Making big data smaller: Developing low-resource accent recognition technology
Georgina Brown (Lancaster University)
Wednesday 6th February 2019
Big data is alive and well across disciplines. Its arrival has meant that we can extend our toolkits for research and it is vital to developing many technologies. This talk raises some issues that come with big data, with specific reference to forensic speech technology. In forensic speech casework, we face very particular problems, and these kinds of problems do not necessarily respond well to big data solutions. The main task undertaken by forensic speech scientists is the speaker comparison task, where multiple recordings are analysed and assessed to establish how likely the same speaker features in each. Automatic speaker recognition technology has emerged as a possible option to assist in these kinds of cases.
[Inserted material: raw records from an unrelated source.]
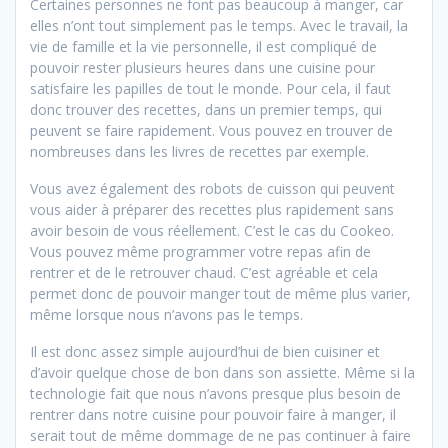
Certaines personnes ne font pas beaucoup à manger, car
elles n’ont tout simplement pas le temps. Avec le travail, la
vie de famille et la vie personnelle, il est compliqué de
pouvoir rester plusieurs heures dans une cuisine pour
satisfaire les papilles de tout le monde. Pour cela, il faut
donc trouver des recettes, dans un premier temps, qui
peuvent se faire rapidement. Vous pouvez en trouver de
nombreuses dans les livres de recettes par exemple.
Vous avez également des robots de cuisson qui peuvent
vous aider à préparer des recettes plus rapidement sans
avoir besoin de vous réellement. C’est le cas du Cookeo.
Vous pouvez même programmer votre repas afin de
rentrer et de le retrouver chaud. C’est agréable et cela
permet donc de pouvoir manger tout de même plus varier,
même lorsque nous n’avons pas le temps.
Il est donc assez simple aujourd’hui de bien cuisiner et
d’avoir quelque chose de bon dans son assiette. Même si la
technologie fait que nous n’avons presque plus besoin de
rentrer dans notre cuisine pour pouvoir faire à manger, il
serait tout de même dommage de ne pas continuer à faire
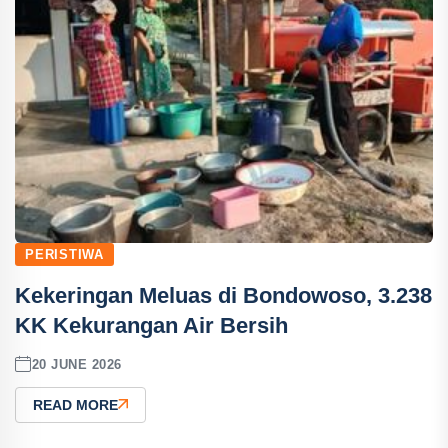
PERISTIWA
Kekeringan Meluas di Bondowoso, 3.238
KK Kekurangan Air Bersih
20 JUNE 2026
READ MORE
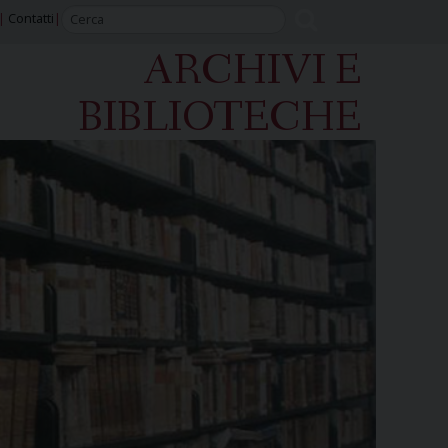
Contatti
ARCHIVI E
BIBLIOTECHE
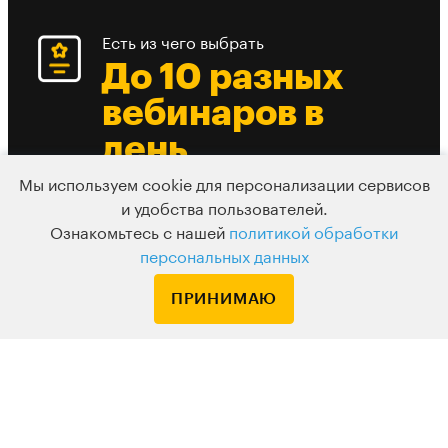
Есть из чего выбрать
До 10 разных
вебинаров в
день
Мы используем cookie для персонализации сервисов
и удобства пользователей.
Ознакомьтесь с нашей
политикой обработки
персональных данных
ПРИНИМАЮ
Подписка
Узнавайте о новых курсах и лекциях первым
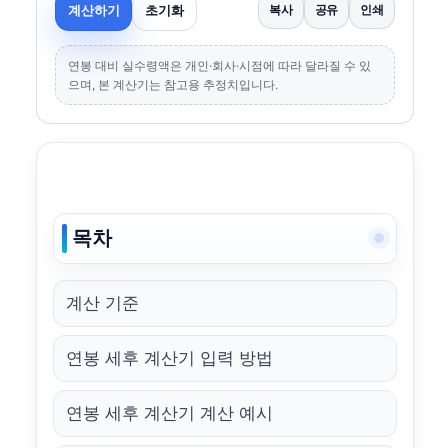
계산하기
초기화
복사
공유
인쇄
연봉 대비 실수령액은 개인·회사·시점에 따라 달라질 수 있
으며, 본 계산기는 참고용 추정치입니다.
목차
계산 기준
연봉 세후 계산기 입력 방법
연봉 세후 계산기 계산 예시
These systems require masses of data for training. However, often the recording conditions are so specific to a given case, we do not yet know how well speaker recognition technology will cope with those conditions. It can be simply impractical to find the quantities of case-relevant data that the data-hungry speaker recognition technologies demand. Research into some of these unknowns is currently underway in the forensic speech science community. While pursuing technological innovations for forensic speech casework is often encouraged, we still need to ensure that our methods are explicable, transparent and transferrable across different cases.
While drawing on the parallels in work being done on automatic speaker recognition, this talk discusses how recent work has aimed to achieve more favourable properties in automatic accent recognition technology (technology that assigns an accent label to a given speech recording). It has been proposed that automatic accent recognition technology could offer some assistance to forensic speech scientists in the context of speaker profiling tasks. These are cases where we have recordings of speakers with no suspects. The task is to extract as much information about the speaker as possible. Automatic accent recognition is lagging far behind automatic speaker recognition in terms of success rates, and it seems that the task of collecting enough data to improve performance is even more daunting for accent recognition than it is for speaker recognition. This talk will present the York ACCDIST-based automatic accent recognition system (Y-ACCDIST), which is a linguistically-informed approach to the accent recognition problem. As a consequence, it demands only a fraction of the data that other approaches do, while also remaining an explicable method which is crucial in the context of forensic applications.